The team members at Soberman’s Estate enjoy a fun, functional, family work environment. Sometimes, this means bringing your dog to work! Some staff members bring their dogs to work every day! Not only do the pups bring joy to the staff, but they also bring numerous healing benefits to clients.
What is the difference between a service dog, an emotional support dog, and a therapy dog? Service animals are defined as dogs that are individually trained to do work or perform tasks for people with disabilities. Emotional support dogs have the sole function of providing comfort through their presence and therapeutic support. A certified therapy dog is a canine volunteer who provides a calming, friendly presence in settings like hospitals, nursing homes, schools and disaster areas.
Being in residential treatment can be stressful, emotional, and transformational. Spending time with a dog has proven helpful in reducing stress. One study shows that a pet dog is more effective as a moderator of stress in adults than human partners or friends.
Team member Daniel Mefford likes to bring his emotional support dog, Willie, to the Estate on weekends. Daniel shared how Willie makes a difference for clients. “All the clients love seeing Willie when I bring him over. Willie constantly receives compliments for how cute and well behaved he is. Having the emotional support dog positively influences clients mentally and spiritually. Sam* has talked specifically about how the dog makes him feel like he’s home rather than at a treatment center. It makes him feel calm and positive. Being in treatment clients sometimes feel sad that they aren’t with family. Willie symbolizes family and it calms them down significantly. Petting a dog relaxes the human body and mind. It gives me, the owner, a greater sense of purpose to care for an animal.”

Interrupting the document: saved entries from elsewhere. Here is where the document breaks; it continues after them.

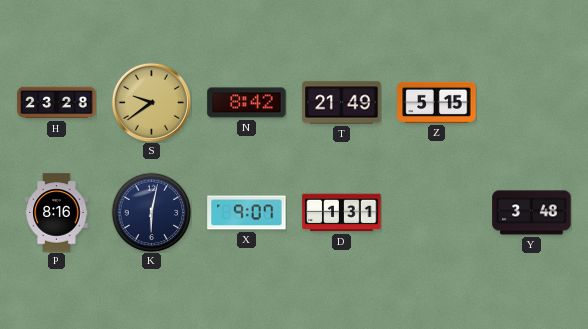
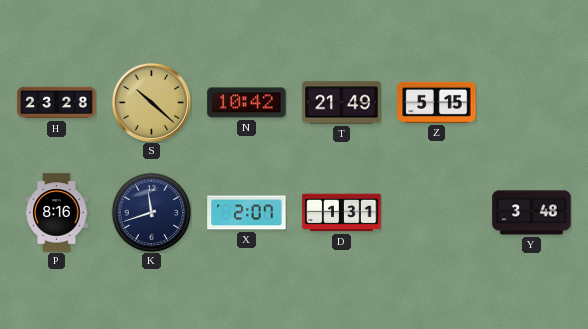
S: 9:39 -> 10:22
N: 8:42 -> 10:42
K: 6:02 -> 11:42
X: 9:07 -> 2:07
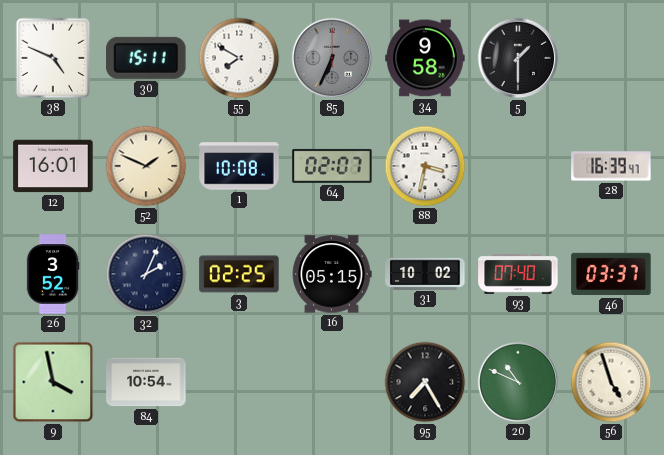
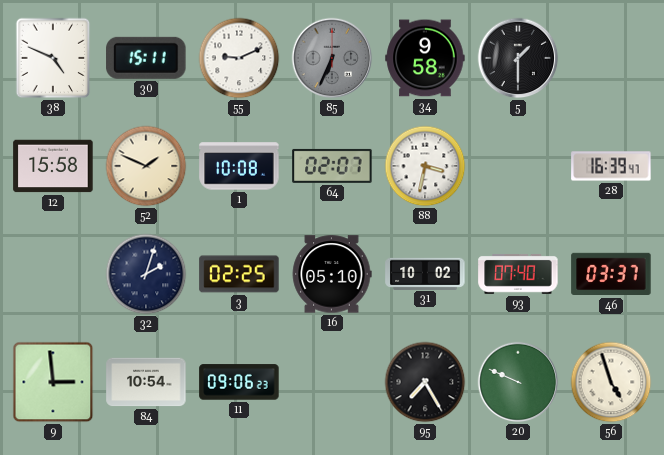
55: 7:50 -> 9:11
12: 16:01 -> 15:58
26: 3:52 -> none
32: 2:04 -> 2:03
16: 05:15 -> 05:10
9: 3:58 -> 2:59
11: none -> 09:06
20: 10:49 -> 9:49
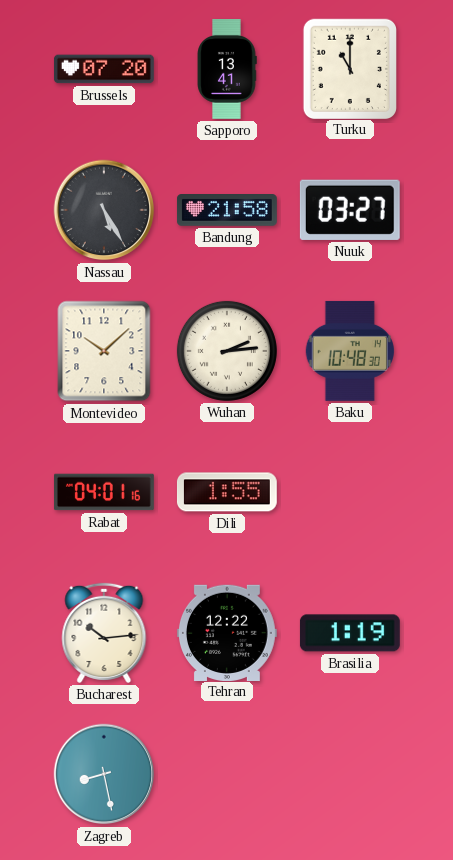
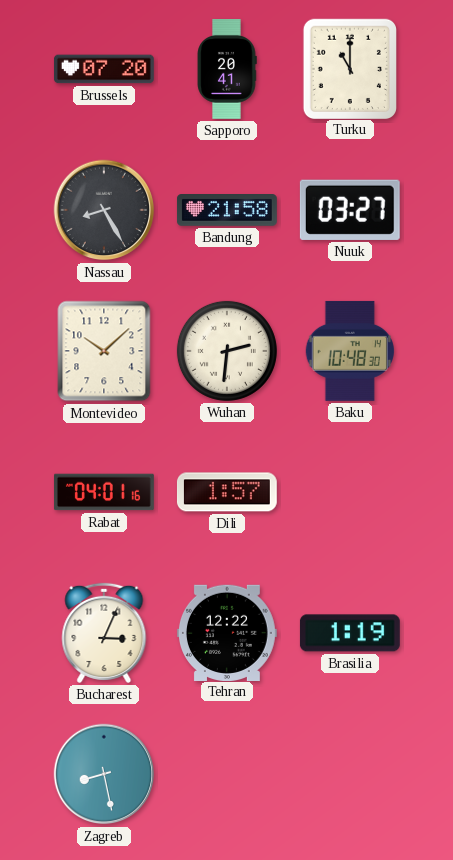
Sapporo: 13:41 -> 20:41
Nassau: 5:25 -> 8:25
Wuhan: 2:14 -> 2:31
Dili: 1:55 -> 1:57
Bucharest: 10:14 -> 3:04
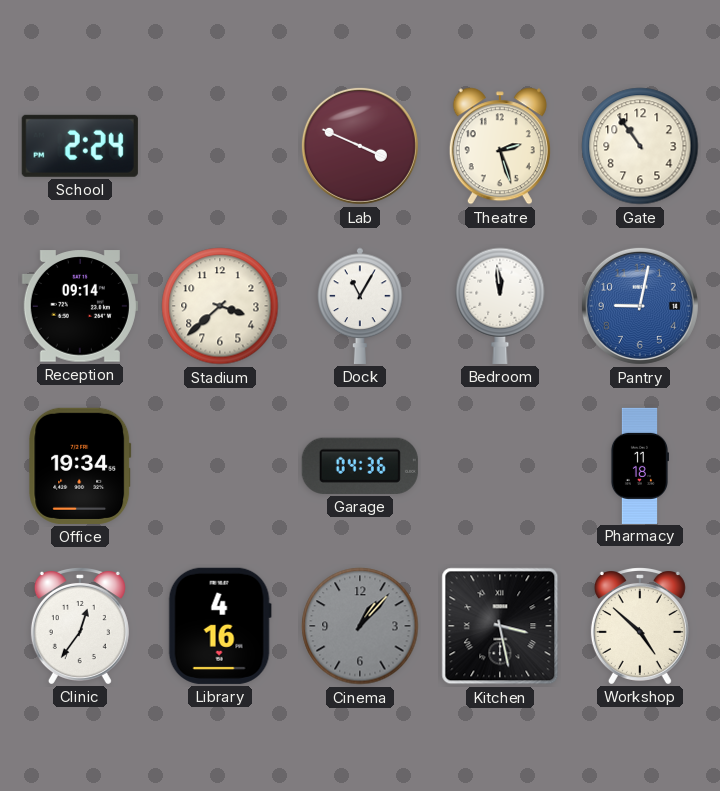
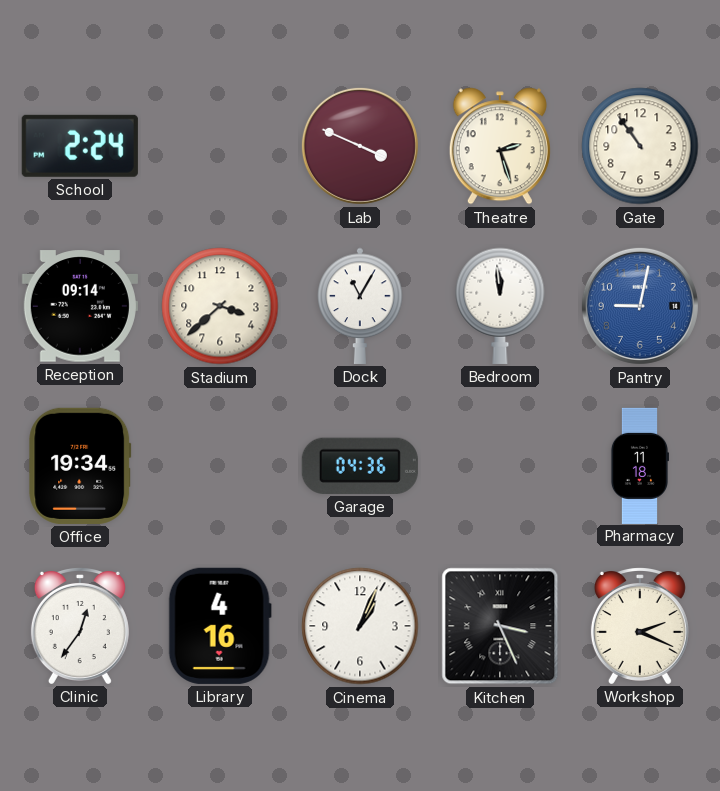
Cinema: 1:07 -> 1:04
Cinema dial: grey -> white
Kitchen: 3:28 -> 3:26
Workshop: 4:52 -> 2:19
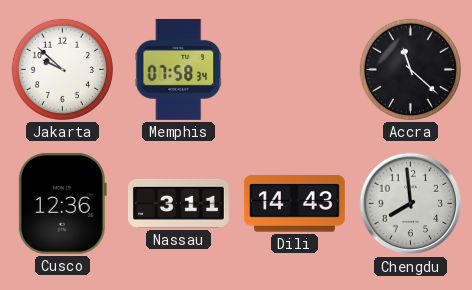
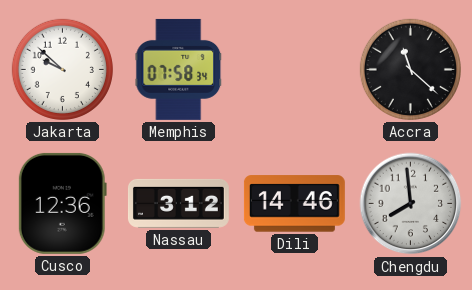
Nassau: 3:11 -> 3:12
Dili: 14:43 -> 14:46
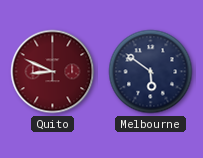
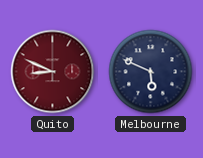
Melbourne: 5:51 -> 5:49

Daniel is right. It has been scientifically proven that the benefits of petting an animal include calming, relaxing, reducing anxiety and loneliness, increasing social engagement and interaction, normalizing heart rate and blood pressure, reducing pain, reducing stress, reducing depression, and increasing pleasure.
Another previous client and alumni of Soberman’s Estate was so relieved when he saw Marty’s dog, Olive, upon his admission. “l was so scared, stressed, and anxiety ridden when I arrived. Then I saw the pug puppy Olive and asked, may I hold her, and when I held Olive I felt and said out loud, I know I am going to be ok here.” Although Olive has no certifications, her loving presence brings comfort and therapeutic support to clients.
Our Equine and Meditation Coach Janice also enjoys bringing her dogs to work. Aspen and Wrangler spend many hours keeping horses Bailey and Cowboy entertained, and our clients quickly befriend them and enjoy spending time with them.
Clinical Director Frank Saverino’s therapy dog is named Layla. Her favorite hobby is catching frisbees midair and then landing in the Soberman’s Estate pool, and begging clients to throw the frisbee again.
Spending time with therapeutic dogs is just one of the many experiences clients at Soberman’s Estate benefit from. While in residential treatment for alcoholism and opioid addiction, clients receive one on one therapy, group therapy, equine therapy, art therapy, music therapy, and more. To learn more, visit www. SobermansEstate.com or call 480-595-2222.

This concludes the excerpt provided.